TRY IT:
Repeat every record word for word and omit the images.

EXERCISE MATERIAL:
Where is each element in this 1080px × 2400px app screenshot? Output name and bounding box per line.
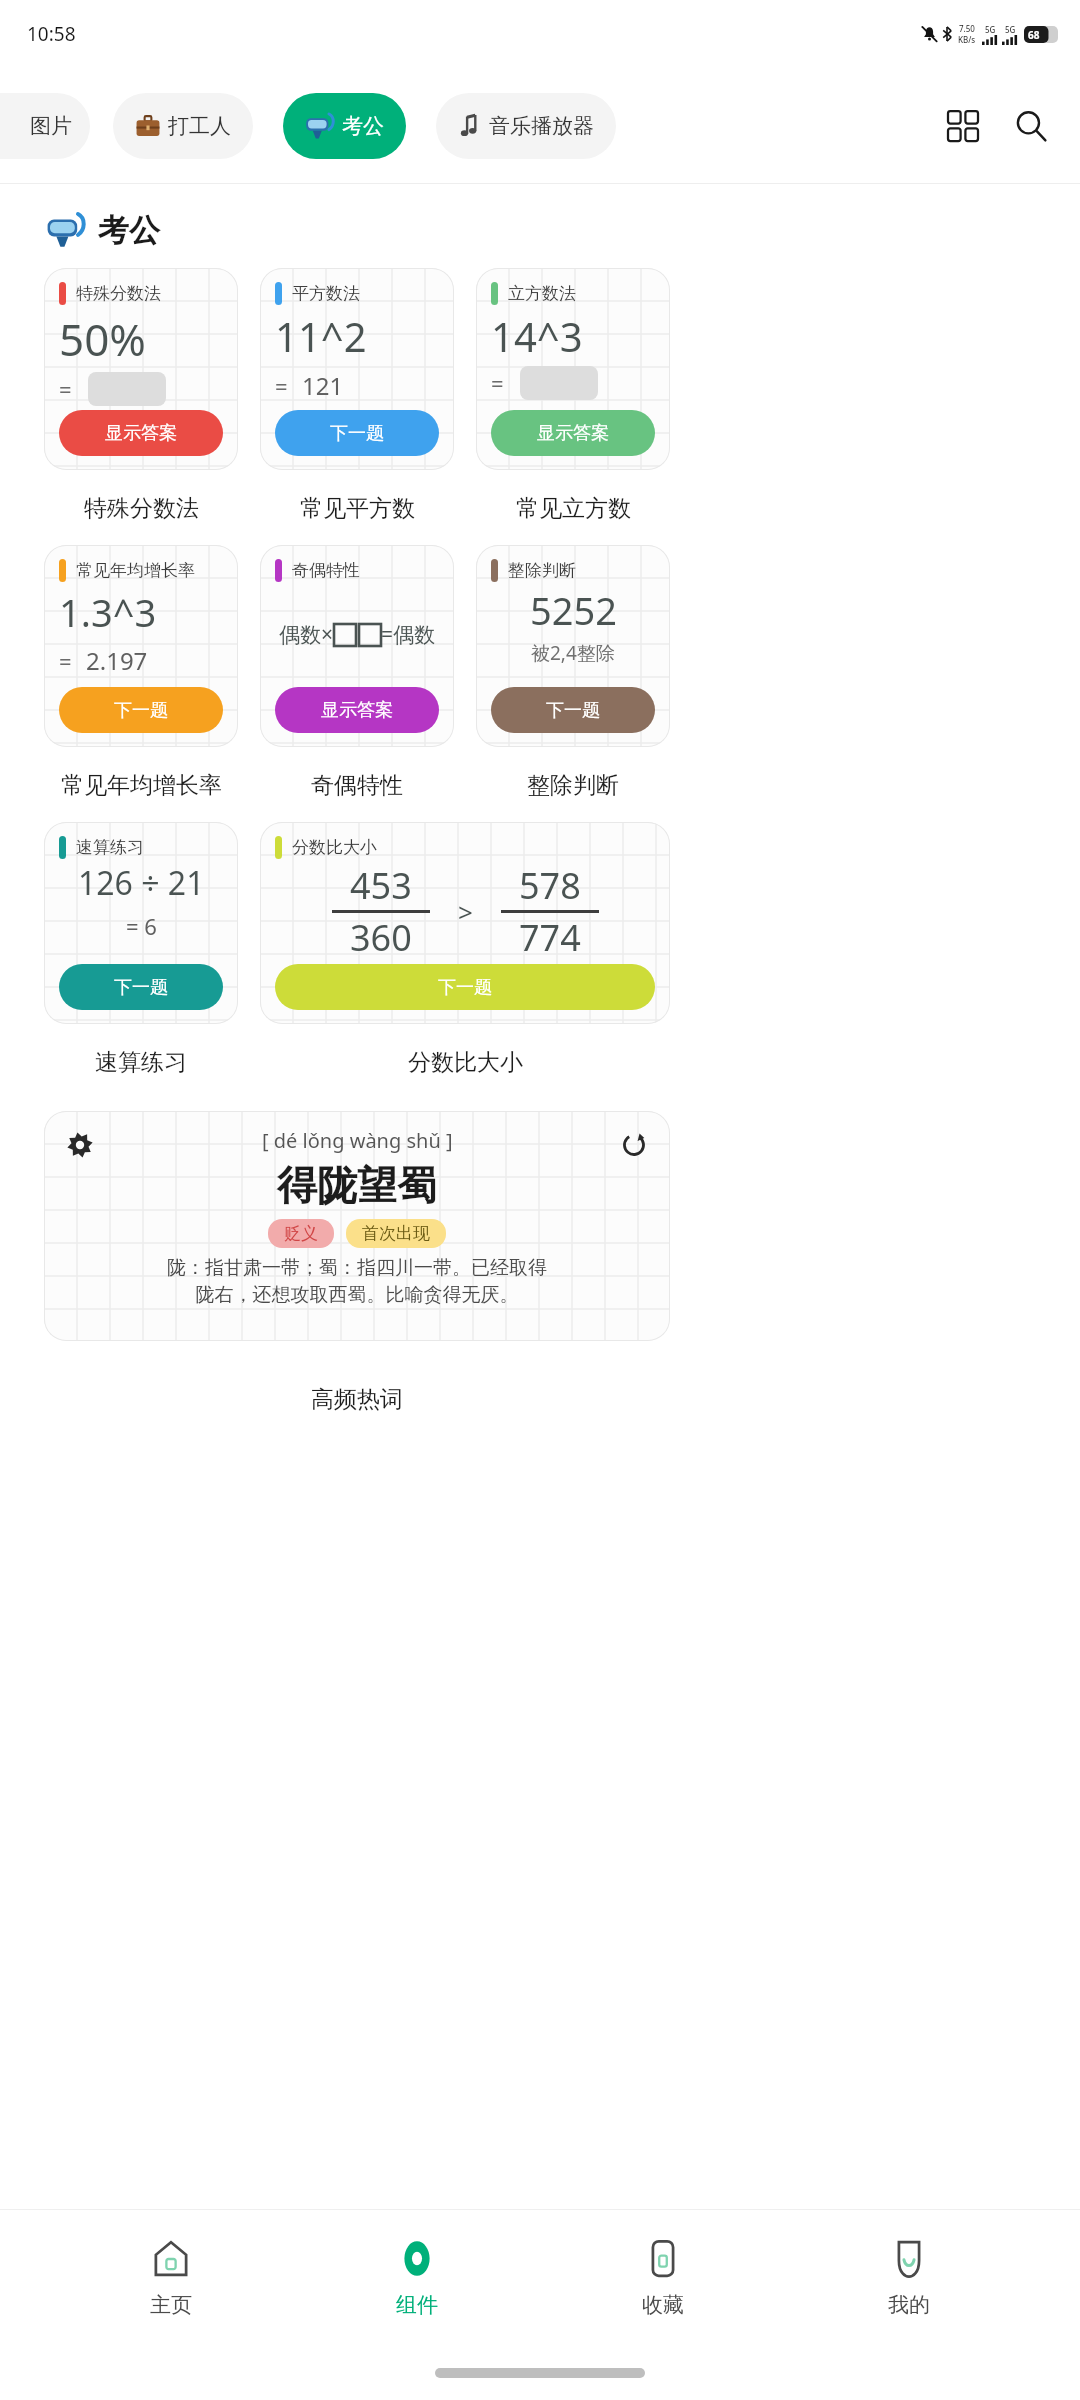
staticText: 考公 (98, 211, 160, 250)
staticText: 578 (519, 861, 581, 910)
staticText: 1.3^3 (59, 586, 157, 638)
staticText: 显示答案 (105, 422, 177, 445)
staticText: 得陇望蜀 (277, 1160, 437, 1210)
staticText: 常见年均增长率 (61, 771, 222, 800)
staticText: 被2,4整除 (531, 640, 615, 666)
staticText: 常见年均增长率 (76, 560, 195, 581)
staticText: 7.50 (959, 23, 975, 34)
staticText: 下一题 (546, 699, 600, 722)
staticText: 453 (350, 861, 412, 910)
staticText: 121 (302, 369, 344, 402)
staticText: 5G (1005, 24, 1016, 35)
staticText: 2.197 (86, 644, 148, 677)
button[interactable]: 下一题 (59, 687, 223, 733)
staticText: 774 (519, 913, 581, 962)
button[interactable]: 下一题 (275, 410, 439, 456)
button[interactable]: Refresh (616, 1127, 652, 1163)
button[interactable]: 立方数法 (476, 268, 670, 470)
staticText: = (59, 374, 72, 404)
button[interactable]: 奇偶特性 (260, 545, 454, 747)
staticText: 收藏 (642, 2292, 684, 2318)
staticText: 组件 (396, 2292, 438, 2318)
staticText: 打工人 (168, 113, 231, 139)
staticText: = (275, 371, 288, 401)
staticText: 偶数× (279, 620, 334, 649)
button[interactable]: 整除判断 (476, 545, 670, 747)
staticText: > (458, 894, 473, 929)
staticText: 分数比大小 (408, 1048, 523, 1077)
staticText: 10:58 (27, 21, 76, 47)
button[interactable]: Settings (44, 1111, 670, 1341)
staticText: 分数比大小 (292, 837, 377, 858)
button[interactable]: 速算练习 (44, 822, 238, 1024)
staticText: [ dé lǒng wàng shǔ ] (262, 1127, 453, 1154)
staticText: 常见平方数 (300, 494, 415, 523)
button[interactable]: 分数比大小 (260, 822, 670, 1024)
staticText: 特殊分数法 (84, 494, 199, 523)
staticText: 360 (350, 913, 412, 962)
button[interactable]: 下一题 (275, 964, 655, 1010)
button[interactable]: Grid view (934, 97, 992, 155)
staticText: 高频热词 (311, 1385, 403, 1414)
button[interactable]: 平方数法 (260, 268, 454, 470)
staticText: 下一题 (330, 422, 384, 445)
button[interactable]: 打工人 (113, 93, 253, 159)
staticText: = (491, 368, 504, 398)
button[interactable]: 组件 (342, 2232, 492, 2324)
staticText: 考公 (342, 113, 384, 139)
staticText: 图片 (30, 113, 72, 139)
staticText: 下一题 (114, 699, 168, 722)
staticText: 下一题 (114, 976, 168, 999)
staticText: 11^2 (275, 309, 367, 363)
button[interactable]: 图片 (0, 93, 90, 159)
staticText: 5252 (530, 584, 617, 636)
button[interactable]: 显示答案 (59, 410, 223, 456)
staticText: 速算练习 (76, 837, 144, 858)
button[interactable]: Search (1002, 97, 1060, 155)
button[interactable]: 下一题 (59, 964, 223, 1010)
button[interactable]: Settings (62, 1127, 98, 1163)
button[interactable]: 考公 (283, 93, 406, 159)
staticText: =偶数 (381, 620, 436, 649)
staticText: 奇偶特性 (292, 560, 360, 581)
button[interactable]: 显示答案 (275, 687, 439, 733)
staticText: 下一题 (438, 976, 492, 999)
button[interactable]: 常见年均增长率 (44, 545, 238, 747)
staticText: 贬义 (284, 1223, 318, 1244)
staticText: 显示答案 (537, 422, 609, 445)
staticText: = (59, 646, 72, 676)
button[interactable]: 显示答案 (491, 410, 655, 456)
staticText: 特殊分数法 (76, 283, 161, 304)
staticText: 显示答案 (321, 699, 393, 722)
button[interactable]: 我的 (834, 2232, 984, 2324)
staticText: KB/s (958, 34, 976, 45)
staticText: 整除判断 (508, 560, 576, 581)
staticText: 立方数法 (508, 283, 576, 304)
staticText: 首次出现 (362, 1223, 430, 1244)
button[interactable]: 特殊分数法 (44, 268, 238, 470)
staticText: 整除判断 (527, 771, 619, 800)
button[interactable]: 下一题 (491, 687, 655, 733)
staticText: = 6 (126, 911, 157, 941)
staticText: 奇偶特性 (311, 771, 403, 800)
staticText: 主页 (150, 2292, 192, 2318)
staticText: 14^3 (491, 309, 583, 363)
button[interactable]: 主页 (96, 2232, 246, 2324)
staticText: 常见立方数 (516, 494, 631, 523)
staticText: 5G (985, 24, 996, 35)
staticText: 我的 (888, 2292, 930, 2318)
staticText: 陇：指甘肃一带；蜀：指四川一带。已经取得 陇右，还想攻取西蜀。比喻贪得无厌。 (167, 1256, 547, 1307)
staticText: 126 ÷ 21 (78, 861, 205, 905)
staticText: 音乐播放器 (489, 113, 594, 139)
button[interactable]: 音乐播放器 (436, 93, 616, 159)
button[interactable]: 收藏 (588, 2232, 738, 2324)
staticText: 68 (1028, 28, 1040, 42)
staticText: 速算练习 (95, 1048, 187, 1077)
staticText: 50% (59, 309, 146, 369)
staticText: 平方数法 (292, 283, 360, 304)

EXERCISE ANSWER:
Where is each element in this 1080px × 2400px app screenshot? Output name and bounding box per line.
staticText: 考公 (98, 211, 160, 250)
staticText: 578 (519, 861, 581, 910)
staticText: 1.3^3 (59, 586, 157, 638)
staticText: 显示答案 (105, 422, 177, 445)
staticText: 得陇望蜀 (277, 1160, 437, 1210)
staticText: 常见年均增长率 (61, 771, 222, 800)
staticText: 被2,4整除 (531, 640, 615, 666)
staticText: 常见年均增长率 (76, 560, 195, 581)
staticText: 7.50 (959, 23, 975, 34)
staticText: 下一题 (546, 699, 600, 722)
staticText: 453 (350, 861, 412, 910)
staticText: 121 (302, 369, 344, 402)
staticText: 5G (1005, 24, 1016, 35)
staticText: 2.197 (86, 644, 148, 677)
button[interactable]: 下一题 (59, 687, 223, 733)
staticText: 774 (519, 913, 581, 962)
button[interactable]: 下一题 (275, 410, 439, 456)
button[interactable]: Refresh (616, 1127, 652, 1163)
button[interactable]: 立方数法 (476, 268, 670, 470)
staticText: = (59, 374, 72, 404)
button[interactable]: 奇偶特性 (260, 545, 454, 747)
staticText: 收藏 (642, 2292, 684, 2318)
staticText: 组件 (396, 2292, 438, 2318)
staticText: 打工人 (168, 113, 231, 139)
staticText: = (275, 371, 288, 401)
staticText: 偶数× (279, 620, 334, 649)
button[interactable]: 整除判断 (476, 545, 670, 747)
staticText: > (458, 894, 473, 929)
staticText: 分数比大小 (408, 1048, 523, 1077)
staticText: 10:58 (27, 21, 76, 47)
button[interactable]: Settings (44, 1111, 670, 1341)
staticText: 分数比大小 (292, 837, 377, 858)
button[interactable]: 速算练习 (44, 822, 238, 1024)
staticText: [ dé lǒng wàng shǔ ] (262, 1127, 453, 1154)
staticText: 常见平方数 (300, 494, 415, 523)
button[interactable]: 分数比大小 (260, 822, 670, 1024)
staticText: 特殊分数法 (84, 494, 199, 523)
staticText: 360 (350, 913, 412, 962)
button[interactable]: 下一题 (275, 964, 655, 1010)
button[interactable]: Grid view (934, 97, 992, 155)
staticText: 高频热词 (311, 1385, 403, 1414)
button[interactable]: 平方数法 (260, 268, 454, 470)
staticText: 下一题 (330, 422, 384, 445)
button[interactable]: 打工人 (113, 93, 253, 159)
staticText: = (491, 368, 504, 398)
button[interactable]: 组件 (342, 2232, 492, 2324)
staticText: 考公 (342, 113, 384, 139)
staticText: 图片 (30, 113, 72, 139)
staticText: 下一题 (114, 699, 168, 722)
staticText: 下一题 (114, 976, 168, 999)
staticText: 11^2 (275, 309, 367, 363)
button[interactable]: 图片 (0, 93, 90, 159)
staticText: 5252 (530, 584, 617, 636)
button[interactable]: 显示答案 (59, 410, 223, 456)
staticText: 速算练习 (76, 837, 144, 858)
button[interactable]: Search (1002, 97, 1060, 155)
button[interactable]: 下一题 (59, 964, 223, 1010)
button[interactable]: Settings (62, 1127, 98, 1163)
button[interactable]: 考公 (283, 93, 406, 159)
staticText: =偶数 (381, 620, 436, 649)
staticText: 奇偶特性 (292, 560, 360, 581)
button[interactable]: 显示答案 (275, 687, 439, 733)
staticText: 下一题 (438, 976, 492, 999)
button[interactable]: 常见年均增长率 (44, 545, 238, 747)
staticText: 贬义 (284, 1223, 318, 1244)
staticText: 显示答案 (537, 422, 609, 445)
staticText: = (59, 646, 72, 676)
button[interactable]: 显示答案 (491, 410, 655, 456)
staticText: 特殊分数法 (76, 283, 161, 304)
staticText: 显示答案 (321, 699, 393, 722)
button[interactable]: 我的 (834, 2232, 984, 2324)
staticText: KB/s (958, 34, 976, 45)
staticText: 整除判断 (508, 560, 576, 581)
staticText: 立方数法 (508, 283, 576, 304)
staticText: 首次出现 (362, 1223, 430, 1244)
button[interactable]: 特殊分数法 (44, 268, 238, 470)
staticText: 整除判断 (527, 771, 619, 800)
button[interactable]: 下一题 (491, 687, 655, 733)
staticText: = 6 (126, 911, 157, 941)
staticText: 奇偶特性 (311, 771, 403, 800)
staticText: 主页 (150, 2292, 192, 2318)
staticText: 14^3 (491, 309, 583, 363)
button[interactable]: 主页 (96, 2232, 246, 2324)
staticText: 常见立方数 (516, 494, 631, 523)
staticText: 5G (985, 24, 996, 35)
staticText: 我的 (888, 2292, 930, 2318)
staticText: 陇：指甘肃一带；蜀：指四川一带。已经取得 陇右，还想攻取西蜀。比喻贪得无厌。 (167, 1256, 547, 1307)
staticText: 126 ÷ 21 (78, 861, 205, 905)
staticText: 音乐播放器 (489, 113, 594, 139)
button[interactable]: 音乐播放器 (436, 93, 616, 159)
button[interactable]: 收藏 (588, 2232, 738, 2324)
staticText: 68 (1028, 28, 1040, 42)
staticText: 速算练习 (95, 1048, 187, 1077)
staticText: 50% (59, 309, 146, 369)
staticText: 平方数法 (292, 283, 360, 304)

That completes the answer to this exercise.